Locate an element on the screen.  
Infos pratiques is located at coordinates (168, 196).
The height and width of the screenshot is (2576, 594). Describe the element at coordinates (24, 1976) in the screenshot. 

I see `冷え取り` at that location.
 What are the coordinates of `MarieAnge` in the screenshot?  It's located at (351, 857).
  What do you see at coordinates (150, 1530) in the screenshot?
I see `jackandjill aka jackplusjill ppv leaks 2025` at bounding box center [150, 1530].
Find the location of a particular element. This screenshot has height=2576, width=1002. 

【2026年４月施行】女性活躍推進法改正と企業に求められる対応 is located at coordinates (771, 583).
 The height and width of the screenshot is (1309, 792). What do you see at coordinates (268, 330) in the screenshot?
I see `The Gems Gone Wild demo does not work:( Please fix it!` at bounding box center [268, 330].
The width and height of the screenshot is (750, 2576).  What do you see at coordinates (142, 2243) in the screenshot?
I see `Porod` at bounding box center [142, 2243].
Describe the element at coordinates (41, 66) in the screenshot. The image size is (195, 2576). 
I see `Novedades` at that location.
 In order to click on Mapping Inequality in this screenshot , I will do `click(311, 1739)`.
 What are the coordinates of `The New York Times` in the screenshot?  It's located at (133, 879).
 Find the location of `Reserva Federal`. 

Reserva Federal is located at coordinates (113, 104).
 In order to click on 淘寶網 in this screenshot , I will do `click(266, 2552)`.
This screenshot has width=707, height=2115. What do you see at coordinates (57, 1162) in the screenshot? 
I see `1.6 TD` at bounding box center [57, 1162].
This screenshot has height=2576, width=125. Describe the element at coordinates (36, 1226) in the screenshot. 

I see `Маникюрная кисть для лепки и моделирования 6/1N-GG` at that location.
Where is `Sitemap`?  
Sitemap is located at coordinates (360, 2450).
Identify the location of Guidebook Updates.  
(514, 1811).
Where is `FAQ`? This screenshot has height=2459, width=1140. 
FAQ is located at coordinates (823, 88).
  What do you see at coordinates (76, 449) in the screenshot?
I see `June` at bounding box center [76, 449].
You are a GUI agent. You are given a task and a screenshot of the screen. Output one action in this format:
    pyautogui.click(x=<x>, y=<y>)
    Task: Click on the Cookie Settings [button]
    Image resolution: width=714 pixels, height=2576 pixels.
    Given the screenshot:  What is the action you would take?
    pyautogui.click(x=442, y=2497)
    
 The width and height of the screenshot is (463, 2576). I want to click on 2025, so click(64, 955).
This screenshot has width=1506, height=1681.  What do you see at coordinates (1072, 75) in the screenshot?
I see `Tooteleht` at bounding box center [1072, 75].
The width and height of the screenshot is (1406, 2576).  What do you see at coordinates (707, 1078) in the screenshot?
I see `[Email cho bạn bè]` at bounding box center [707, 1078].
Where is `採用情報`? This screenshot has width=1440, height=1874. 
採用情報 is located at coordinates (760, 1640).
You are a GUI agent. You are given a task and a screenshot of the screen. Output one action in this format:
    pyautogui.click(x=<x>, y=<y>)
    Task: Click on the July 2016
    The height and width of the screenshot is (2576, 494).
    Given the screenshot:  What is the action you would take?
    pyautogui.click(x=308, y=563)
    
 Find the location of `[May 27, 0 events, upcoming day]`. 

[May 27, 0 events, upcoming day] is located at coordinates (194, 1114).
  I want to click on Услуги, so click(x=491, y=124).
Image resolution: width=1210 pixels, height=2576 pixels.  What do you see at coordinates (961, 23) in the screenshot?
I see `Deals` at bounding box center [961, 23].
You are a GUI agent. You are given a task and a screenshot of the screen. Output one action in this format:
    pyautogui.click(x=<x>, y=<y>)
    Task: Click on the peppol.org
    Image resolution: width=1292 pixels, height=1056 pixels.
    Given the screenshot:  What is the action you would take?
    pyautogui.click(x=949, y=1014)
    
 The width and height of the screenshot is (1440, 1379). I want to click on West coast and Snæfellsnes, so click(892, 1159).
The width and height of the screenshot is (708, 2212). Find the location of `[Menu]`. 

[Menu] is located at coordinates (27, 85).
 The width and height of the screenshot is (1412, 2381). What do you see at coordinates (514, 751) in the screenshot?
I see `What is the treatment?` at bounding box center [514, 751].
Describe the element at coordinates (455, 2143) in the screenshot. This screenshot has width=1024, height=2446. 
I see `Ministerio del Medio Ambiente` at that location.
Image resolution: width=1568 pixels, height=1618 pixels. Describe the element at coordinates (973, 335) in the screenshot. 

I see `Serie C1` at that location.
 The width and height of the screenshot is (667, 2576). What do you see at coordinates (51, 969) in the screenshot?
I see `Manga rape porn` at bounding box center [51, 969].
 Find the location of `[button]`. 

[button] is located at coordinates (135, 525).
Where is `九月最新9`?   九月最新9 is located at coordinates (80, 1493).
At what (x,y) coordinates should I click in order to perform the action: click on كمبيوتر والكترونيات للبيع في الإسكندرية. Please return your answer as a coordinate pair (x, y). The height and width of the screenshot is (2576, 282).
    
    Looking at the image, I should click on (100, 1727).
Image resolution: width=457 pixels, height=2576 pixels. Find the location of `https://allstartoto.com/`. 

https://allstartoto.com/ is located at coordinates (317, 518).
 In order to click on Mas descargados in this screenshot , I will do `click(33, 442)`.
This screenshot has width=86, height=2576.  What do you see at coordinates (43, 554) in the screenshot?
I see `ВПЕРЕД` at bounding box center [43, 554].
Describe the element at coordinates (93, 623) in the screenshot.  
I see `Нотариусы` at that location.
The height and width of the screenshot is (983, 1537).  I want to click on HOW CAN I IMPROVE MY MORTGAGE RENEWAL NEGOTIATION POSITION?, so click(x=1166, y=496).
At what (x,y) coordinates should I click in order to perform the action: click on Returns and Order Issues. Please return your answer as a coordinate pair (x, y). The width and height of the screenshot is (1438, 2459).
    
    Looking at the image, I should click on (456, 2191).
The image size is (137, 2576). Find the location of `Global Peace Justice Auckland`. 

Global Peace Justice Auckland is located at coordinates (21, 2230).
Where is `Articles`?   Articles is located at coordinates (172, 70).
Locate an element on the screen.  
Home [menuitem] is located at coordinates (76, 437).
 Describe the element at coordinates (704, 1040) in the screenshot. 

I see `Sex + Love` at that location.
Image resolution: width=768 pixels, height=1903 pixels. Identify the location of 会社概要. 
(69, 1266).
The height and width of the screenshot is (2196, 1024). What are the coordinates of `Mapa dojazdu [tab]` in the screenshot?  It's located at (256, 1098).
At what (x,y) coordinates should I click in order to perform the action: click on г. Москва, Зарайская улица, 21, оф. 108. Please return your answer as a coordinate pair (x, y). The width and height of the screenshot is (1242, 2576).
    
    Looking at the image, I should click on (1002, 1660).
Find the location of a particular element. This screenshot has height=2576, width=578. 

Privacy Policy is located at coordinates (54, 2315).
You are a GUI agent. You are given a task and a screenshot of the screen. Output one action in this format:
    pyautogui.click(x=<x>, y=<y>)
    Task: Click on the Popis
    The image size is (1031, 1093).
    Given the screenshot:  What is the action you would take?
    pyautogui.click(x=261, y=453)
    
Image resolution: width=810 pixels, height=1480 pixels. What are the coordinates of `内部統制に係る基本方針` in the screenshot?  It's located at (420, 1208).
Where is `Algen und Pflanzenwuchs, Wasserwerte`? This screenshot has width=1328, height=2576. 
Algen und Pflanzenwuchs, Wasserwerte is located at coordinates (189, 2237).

※

Directions: Please transcribe only the lines in the records above running from the line that has "Image resolution: width=768" through the line that has "The height and width of the screenshot is (2196, 1024).", both included, exactly as they appear.

Answer:
Image resolution: width=768 pixels, height=1903 pixels. Identify the location of 会社概要. 
(69, 1266).
The height and width of the screenshot is (2196, 1024). What are the coordinates of `Mapa dojazdu [tab]` in the screenshot?  It's located at (256, 1098).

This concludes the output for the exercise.